I'm trying to validate an access token obtained from azure active directory.
I obtained the token from https://login.microsoftonline.com/{{my tenant guid}}/v2.0
The issuer in the token that comes back is https://sts.windows.net//{{my tenant guid}}/ which doesn't match.
If I check that config at .well-known/openid-configuration the issuer is as expected https://login.microsoftonline.com/....
I've found a similar issue reported on git hub here https://github.com/AzureAD/microsoft-authentication-library-for-js/issues/560
The advice is to manually edit the manifest's json in the application registration in AAD and set "accessTokenAcceptedVersion": 2.
I've done this but it has made no difference.
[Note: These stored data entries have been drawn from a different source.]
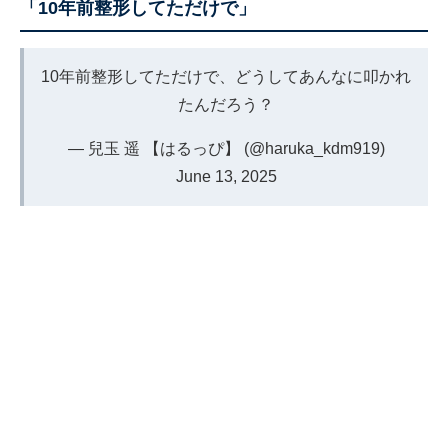
「10年前整形してただけで」
10年前整形してただけで、どうしてあんなに叩かれ
たんだろう？
— 兒玉 遥 【はるっぴ】 (@haruka_kdm919)
June 13, 2025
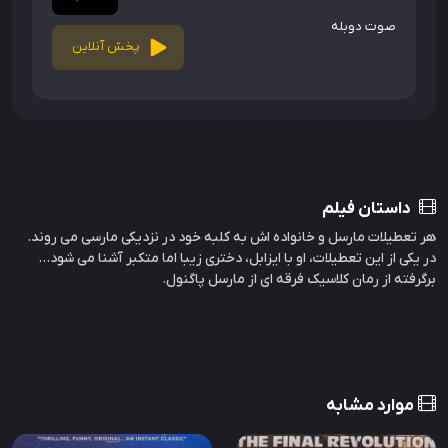
صوت دوبله
پخش آنلاین
داستان فیلم
هر تعطیلات مارسل و خانواده اش به کلبه خود در نزدیکی مارسی می روند.
در یکی از این تعطیلات، او با ایزابل، دختری زیبا اما متکبر آشنا می شود...
برگرفته از رمان کلاسیک فرقه ای از مارسل پاگنول.
موارد مشابه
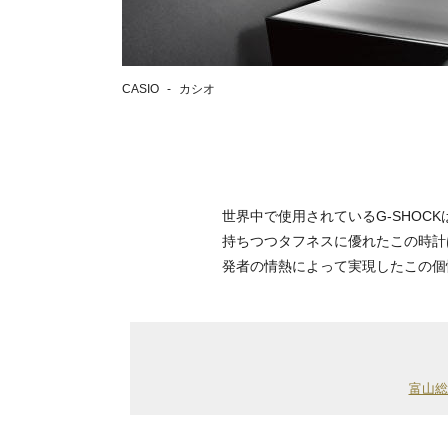
CASIO
カシオ
世界中で使用されているG-SHO
持ちつつタフネスに優れたこの時計
発者の情熱によって実現したこの個
富山総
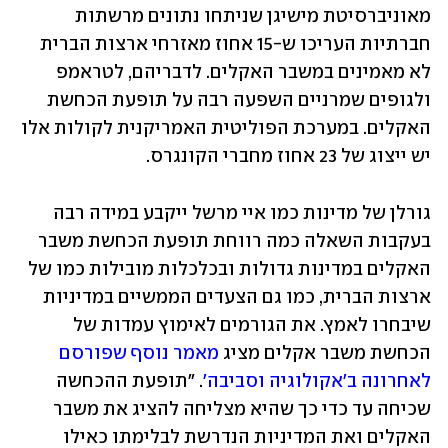
מאוניברסיטת מישיגן שניתחו נתונים מרשתות 
חברתיות העריכו ש-15 אחוז מאזרחי ארצות הברית 
לא מאמינים במשבר האקלים. לדבריהם, לטראמפ 
ולגופים שמרניים השפעה רבה על תופעת הכחשת 
האקלים. במערכת הפוליטית האמריקנית לקולות אלו 
יש ייצוג של 23 אחוז מחברי הקונגרס.
גורלן של מדינות כמו איי מרשל ייקבע במידה רבה 
בעקבות השאלה כמה רווחת תופעת הכחשת משבר 
האקלים במדינות גדולות ובכלכלות מובילות כמו של 
ארצות הברית, כמו גם הצעדים הממשיים במדיניות 
שיבחרו לאמץ. את הגורמים לאימוץ עמדות של 
הכחשת משבר אקלים מציג 
מאמר נוסף שפורסם 
לאחרונה ב'אקולוגיה וסביבה'
. "תופעת ההכחשה 
שכיחה עד כדי כך שהיא מצליחה להציג את משבר 
האקלים ואת המדיניות הנדרשת לבלימתו כאילו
Why?
(Update 2025): The property is now named requestedAccessTokenVersion in the new "Microsoft Graph App Manifest". https://learn.microsoft.com/en-us/entra/identity-platform/azure-active-directory-graph-app-manifest-deprecation#attribute-differences-between-azure-ad-graph-and-microsoft-graph-formats. The default value is still null and needs to be changed to 2.
Original Answer:
So seems that changing the acceptedTokenVersion to 2 in the manifest did change but it just took time to take effect.
And yes the audience is always the client id based on my tests in v2 tokens.